This seemed to clear up many things for Sarka, though it piled higher upon his shoulders the weight of his responsibilities. The other-worldliness of Lunar, called now Luar, explained her mastery of the Gnomes, and through them the cubes, and her knowledge of the omnipotent qualities of the white flames of the Moon's core, which might have been, it came to Sarka in a flash, the source of all life on the Moon in the beginning!
"But father," went on Sarka, "I don't see any sense in this aerial bombardment by Mars!"
"I believe," said Sarka the Second sadly, "that before another ten hours pass we shall know the worst there is to be known: but now, son, instead of going into attack against the Moon, we
go into battle against the combined forces of Mars and of the Moon!"
* * * * *
Sarka now took command of the forces of the Earth. Swiftly he turned to the people of the Gens of Dalis who had come back with him.
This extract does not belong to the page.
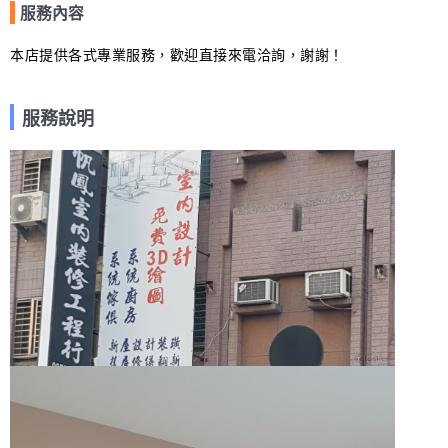
服務內容
本店提供各式專業服務，歡迎直接來電洽詢，謝謝！
服務說明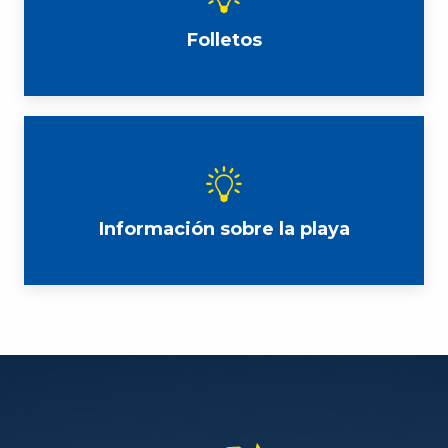
Folletos
Información sobre la playa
"You will be divided into eleven equal groups, as nearly as possible. Father, will you please arrange the division? Each group will be attached to the staff of one of the Spokesman of the Gens, so that each Spokesman will have the benefit of your knowledge with reference to conditions on the Moon. Each group will re-enter its particular aircar, retaining control of the cube in each case, of course, and will at once repair to his proper station. Telepathy is the mode of communication with the cubes, and you rule them by your will. Each group, when assembled by my father, will choose a leader before quitting this laboratory, and such leader will remain in command of his group, under the overlordship of the Spokesman to whom he reports with his group. You understand!
"Your loyalty is unquestioned. You will consecrate your lives to the welfare of the Gens to which you are going, since you no longer have a Gens of your own!"
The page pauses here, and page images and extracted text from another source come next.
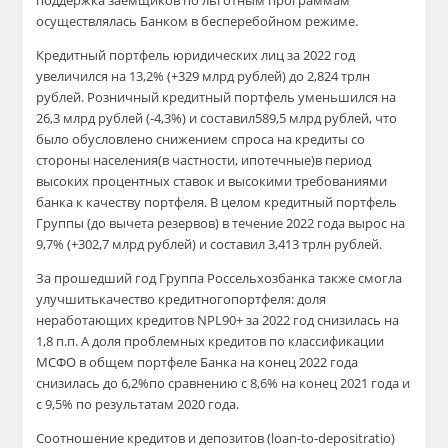
поддержка заемщиков по льготным программам
осуществлялась Банком в бесперебойном режиме.
Кредитный портфель юридических лиц за 2022 год
увеличился на 13,2% (+329 млрд рублей) до 2,824 трлн
рублей. Розничный кредитный портфель уменьшился на
26,3 млрд рублей (-4,3%) и составил589,5 млрд рублей, что
было обусловлено снижением спроса на кредиты со
стороны населения(в частности, ипотечные)в период
высоких процентных ставок и высокими требованиями
банка к качеству портфеля. В целом кредитный портфель
Группы (до вычета резервов) в течение 2022 года вырос на
9,7% (+302,7 млрд рублей) и составил 3,413 трлн рублей.
За прошедший год Группа Россельхозбанка также смогла
улучшитькачество кредитногопортфеля: доля
неработающих кредитов NPL90+ за 2022 год снизилась на
1,8 п.п. А доля проблемных кредитов по классификации
МСФО в общем портфеле Банка на конец 2022 года
снизилась до 6,2%по сравнению с 8,6% на конец 2021 года и
с 9,5% по результатам 2020 года.
Соотношение кредитов и депозитов (loan-to-depositratio)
Sarka turned to the cubes, which had formed in a line just inside the Exit Dome, and issued a mental command to the cube that had piloted his aircar from the Moon. The cube faded out instantly, appearing immediately afterward on the table of the vari-colored lights.
"Father," said Sarka, "while I am issuing orders to the Spokesmen, please see if you can discover the secret of these cubes: how they are actuated, the real extent of their intelligence! The rest of you, with your cubes, depart immediately and report to your new Gens!"
* * * * *
Within ten minutes the divisions had been made, and the Radiant People had entered the aircars and, outside the laboratory, risen free of the Earth, and turned, each in its proper direction, for the Gens of its assignment. The Sarkas and Jaska watched them go.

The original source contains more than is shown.